# Webscrape Forbes business data

In [19]:
from selenium import webdriver
from selenium.webdriver.common.by import By
from selenium.webdriver.common.keys import Keys
from selenium.webdriver.chrome.service import Service
from selenium.webdriver.chrome.options import Options
from selenium.webdriver.support.ui import WebDriverWait
from selenium.webdriver.support import expected_conditions as EC
from bs4 import BeautifulSoup
import time
import requests
import json
from typing import Dict

chrome_options = Options()
chrome_options.add_argument("--headless") 
chrome_options.add_argument("--no-sandbox")
chrome_options.add_argument("--disable-dev-shm-usage")

chrome_driver_path = '/opt/homebrew/bin/chromedriver' 

service = Service(chrome_driver_path)
driver = webdriver.Chrome(service=service, options=chrome_options)
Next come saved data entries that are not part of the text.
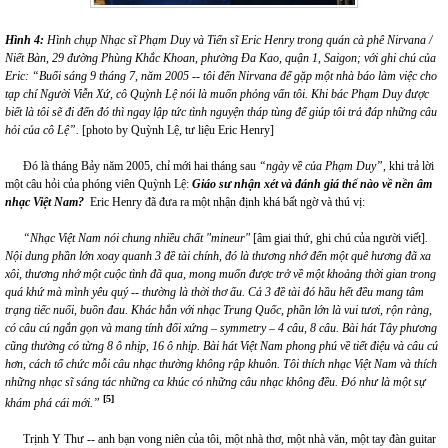
Hình 4:
Hình chụp Nhạc sĩ Phạm Duy và Tiến sĩ Eric Henry trong quán cà phê Nirvana /
Niết Bàn,
29 đường Phùng Khắc Khoan, phường Đa Kao, quận 1,
Saigon
; với ghi chú của
Eric: “
B
uổi sáng 9 tháng 7, năm 2005
-- t
ôi đến Nirvana
đ
ể
gặp một nhà báo làm việc cho
tạp chí Người Viễn Xứ
,
c
ô Quỳnh
Lệ nói là muốn phỏng vấn tôi. Khi bác Phạm Duy được
biết là tôi sẽ đi đến
đó thì ngay lập
tức
tình nguyện tháp tùng để giúp tôi trả đáp những câu
hỏi của cô
Lệ”.
[photo by Quỳnh Lệ, tư liệu Eric Henry]
Đó là tháng Bảy năm 2005, chỉ mới hai tháng sau
“ngày về của Phạm Duy”
, khi trả lời
một câu hỏi của phóng viên Quỳnh Lệ:
Giáo sư nhận xét và đánh giá thế nào về nền âm
nhạc Việt Nam?
Eric Henry đã đưa ra một nhận định khá bất ngờ và thú vị:
“
Nhạc Việt Nam nói chung nhiều chất "mineur"
[âm giai thứ, ghi chú của người viết]
.
Nội dung phần lớn xoay quanh 3 đề tài chính, đó là thương nhớ đến một quê hương đã xa
xôi, thương nhớ một cuộc tình đã qua, mong muốn được trở về một khoảng thời gian trong
quá khứ mà mình yêu quý
-
- thường là thời thơ ấu. Cả 3 đề tài đó hầu hết đều mang tâm
trạng tiếc nuối, buồn đau. Khác h
ẳ
n với nhạc Trung Quốc
,
phần lớn là vui tươi, rộn ràng,
có câu cú ngắn gọn và mang tính đối xứng – symmetry – 4 câu, 8 câu
.
Bài hát Tây phương
cũng thường có từng 8 ô nhịp, 16 ô nhịp
.
Bài hát Việt Nam phong phú về tiết điệu và câu cú
hơn, cách tổ chức mỗi câu nhạc thường không rập khuôn. Tôi thích nhạc Việt Nam và thích
những nhạc sĩ sáng tác những ca khúc có những câu nhạc không đều. Đó như là một sự
[5]
khám phá cái mới.
”
Trịnh Y Thư -- anh bạn vong niên của tôi, một nhà thơ, một nhà văn, một tay đàn guitar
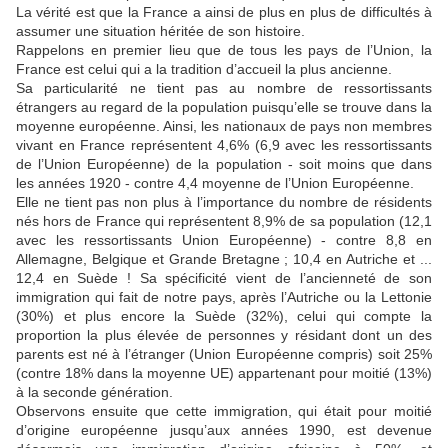
La vérité est que la France a ainsi de plus en plus de difficultés à
assumer une situation héritée de son histoire.
Rappelons en premier lieu que de tous les pays de l’Union, la
France est celui qui a la tradition d’accueil la plus ancienne.
Sa particularité ne tient pas au nombre de ressortissants
étrangers au regard de la population puisqu’elle se trouve dans la
moyenne européenne. Ainsi, les nationaux de pays non membres
vivant en France représentent 4,6% (6,9 avec les ressortissants
de l’Union Européenne) de la population - soit moins que dans
les années 1920 - contre 4,4 moyenne de l’Union Européenne.
Elle ne tient pas non plus à l’importance du nombre de résidents
nés hors de France qui représentent 8,9% de sa population (12,1
avec les ressortissants Union Européenne) - contre 8,8 en
Allemagne, Belgique et Grande Bretagne ; 10,4 en Autriche et ...
12,4 en Suède ! Sa spécificité vient de l’ancienneté de son
immigration qui fait de notre pays, après l’Autriche ou la Lettonie
(30%) et plus encore la Suède (32%), celui qui compte la
proportion la plus élevée de personnes y résidant dont un des
parents est né à l’étranger (Union Européenne compris) soit 25%
(contre 18% dans la moyenne UE) appartenant pour moitié (13%)
à la seconde génération.
Observons ensuite que cette immigration, qui était pour moitié
d’origine européenne jusqu’aux années 1990, est devenue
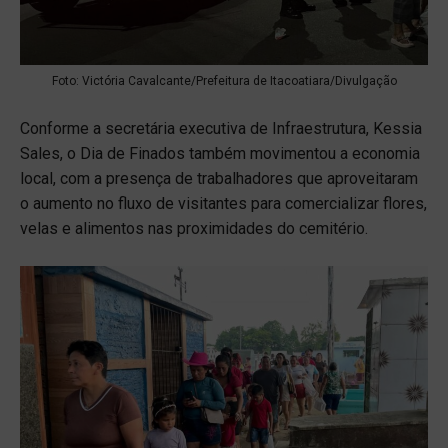
Foto: Victória Cavalcante/Prefeitura de Itacoatiara/Divulgação
Conforme a secretária executiva de Infraestrutura, Kessia
Sales, o Dia de Finados também movimentou a economia
local, com a presença de trabalhadores que aproveitaram
o aumento no fluxo de visitantes para comercializar flores,
velas e alimentos nas proximidades do cemitério.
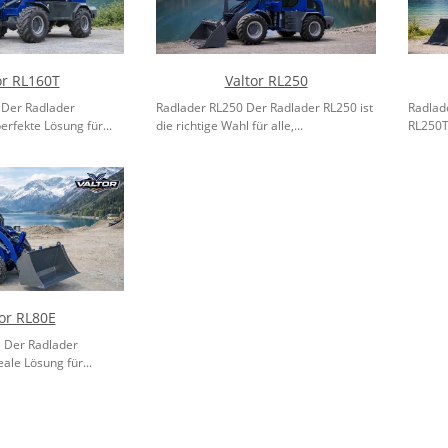
or RL160T
Valtor RL250
 Der Radlader
Radlader RL250 Der Radlader RL250 ist
Radlad
erfekte Lösung für...
die richtige Wahl für alle,...
RL250T.
tor RL80E
 Der Radlader
eale Lösung für...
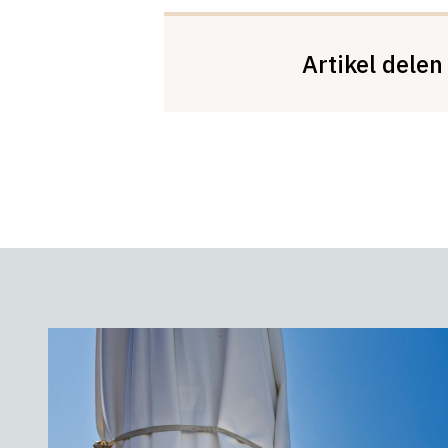
Artikel delen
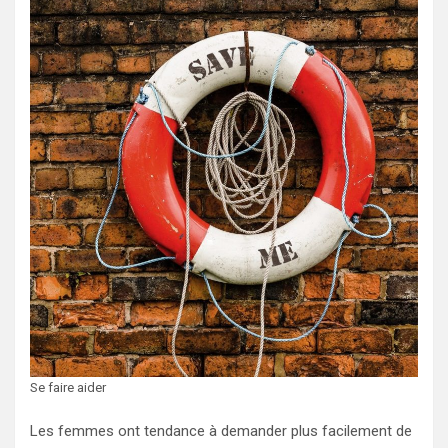
Se faire aider
Les femmes ont tendance à demander plus facilement de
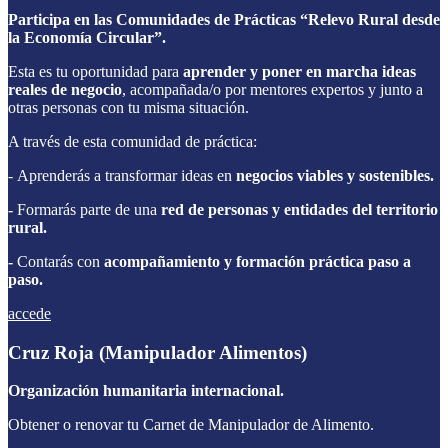
Participa en las Comunidades de Prácticas “Relevo Rural desde
la Economía Circular”
.
Esta es tu oportunidad para
aprender y poner en marcha ideas
reales de negocio
, acompañada/o por mentores expertos y junto a
otras personas con tu misma situación.
A través de esta comunidad de práctica:
- Aprenderás a transformar ideas en
negocios viables y sostenibles.
-
Formarás parte de una
red de personas y entidades del territorio
rural.
-
Contarás con
acompañamiento y formación práctica paso a
paso.
accede
Cruz Roja (Manipulador Alimentos)
Organización humanitaria internacional.
Obtener o renovar tu Carnet de Manipulador de Alimento.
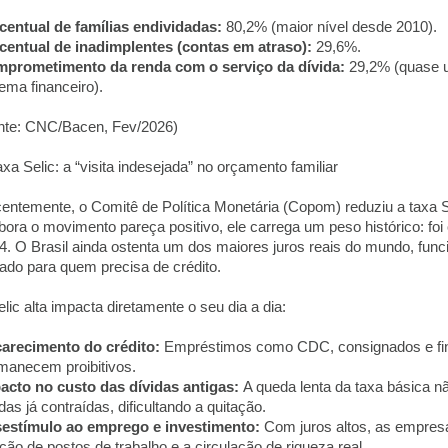
centual de famílias endividadas:
80,2% (maior nível desde 2010).
centual de inadimplentes (contas em atraso):
29,6%.
prometimento da renda com o serviço da dívida:
29,2% (quase um
tema financeiro).
nte: CNC/Bacen, Fev/2026)
axa Selic: a “visita indesejada” no orçamento familiar
entemente, o Comitê de Política Monetária (Copom) reduziu a taxa 
ora o movimento pareça positivo, ele carrega um peso histórico: foi
4. O Brasil ainda ostenta um dos maiores juros reais do mundo, fu
ado para quem precisa de crédito.
elic alta impacta diretamente o seu dia a dia:
arecimento do crédito:
Empréstimos como CDC, consignados e fin
manecem proibitivos.
acto no custo das dívidas antigas:
A queda lenta da taxa básica nã
das já contraídas, dificultando a quitação.
estímulo ao emprego e investimento:
Com juros altos, as empres
ação de postos de trabalho e a circulação de riqueza real.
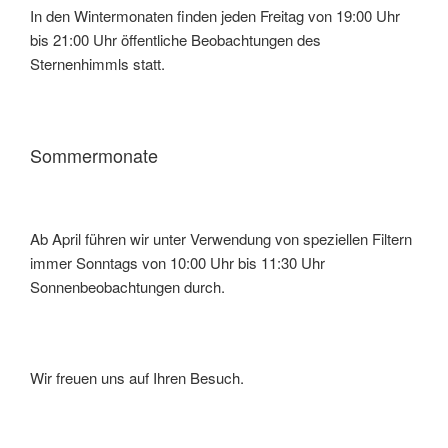
In den Wintermonaten finden jeden Freitag von 19:00 Uhr
bis 21:00 Uhr öffentliche Beobachtungen des
Sternenhimmls statt.
Sommermonate
Ab April führen wir unter Verwendung von speziellen Filtern
immer Sonntags von 10:00 Uhr bis 11:30 Uhr
Sonnenbeobachtungen durch.
Wir freuen uns auf Ihren Besuch.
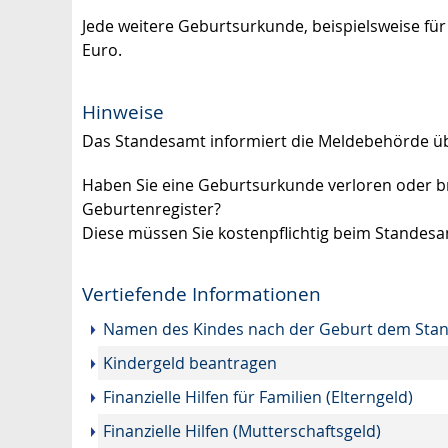
Jede weitere Geburtsurkunde, beispielsweise für
Euro.
Hinweise
Das Standesamt informiert die Meldebehörde üb
Haben Sie eine Geburtsurkunde verloren oder b
Geburtenregister?
Diese müssen Sie kostenpflichtig beim Standes
Vertiefende Informationen
Namen des Kindes nach der Geburt dem Sta
Kindergeld beantragen
Finanzielle Hilfen für Familien (Elterngeld)
Finanzielle Hilfen (Mutterschaftsgeld)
base_url = 'https://www.forbes.com/business/?sh=74da965e535f'

driver.get(base_url)

SCROLL_PAUSE_TIME = 2
articles_info = []

def scrape_article(url: str) -> Dict:
    """
    Scrapes article information from a given URL.

    Args:
    - url (str): The URL of the article to scrape.

    Returns:
    - Dict: A dictionary containing the following keys:
        - 'url': The input URL.
        - 'title': The title of the article, or 'N/A' if not found.
        - 'date': The date of the article, or 'N/A' if not found.
        - 'author': The author of the article, or 'N/A' if not found.
        - 'content': The content of the article, or 'N/A' if not found.
    """
    article_data = {'url': url}
    response = requests.get(url)
    if response.status_code == 200:
        article_soup = BeautifulSoup(response.content, 'html.parser')
        
        title = article_soup.find('h1')
        article_data['title'] = title.text.strip() if title else 'N/A'
        
        date = article_soup.find('div', {'class': 'content-data'})
        article_data['date'] = date.text.strip() if date else 'N/A'
        
        author_wrapper = article_soup.find('div', {'class': 'fs-author-wrapper'})
        if author_wrapper:
            author = author_wrapper.find('a')
        else:
            author = author_wrapper
        article_data['author'] = author.text.strip() if author else 'N/A'
        
        content_div = article_soup.find('div', {'class': 'article-body'})
        if content_div:
            paragraphs = content_div.find_all('p')
            if paragraphs:
                content = ' '.join(p.text.strip() for p in paragraphs)
            else:
                content = content_div.text.strip()
        else:
            content = 'N/A'
        article_data['content'] = content
        
    return article_data

# Scroll and scrape until 200 articles are collected
while len(articles_info) < 200:
    driver.find_element(By.TAG_NAME, 'body').send_keys(Keys.END)
    
    time.sleep(SCROLL_PAUSE_TIME)
    
    soup = BeautifulSoup(driver.page_source, 'html.parser')
    article_links = set()
    for link in soup.find_all('a', href=True):
        url = link['href']
        # to check if it's actually an article and not author page
        if url.startswith('https://www.forbes.com/sites/') and len(url.split('/')) > 6:
            article_links.add(url)
    
    for url in article_links:
        if len(articles_info) >= 200:
            break
        article_info = scrape_article(url)
        # only append if all info is available for the article
        if article_info['title'] != 'N/A' and article_info['date'] != 'N/A' and article_info['author'] != 'N/A' and article_info['content'] != 'N/A':
            articles_info.append(article_info)
        print(f"Scraped article: {article_info['title']}")
    
    article_links = list(set(article_links))

driver.quit()



print(f"Total number of articles scraped: {len(articles_info)}")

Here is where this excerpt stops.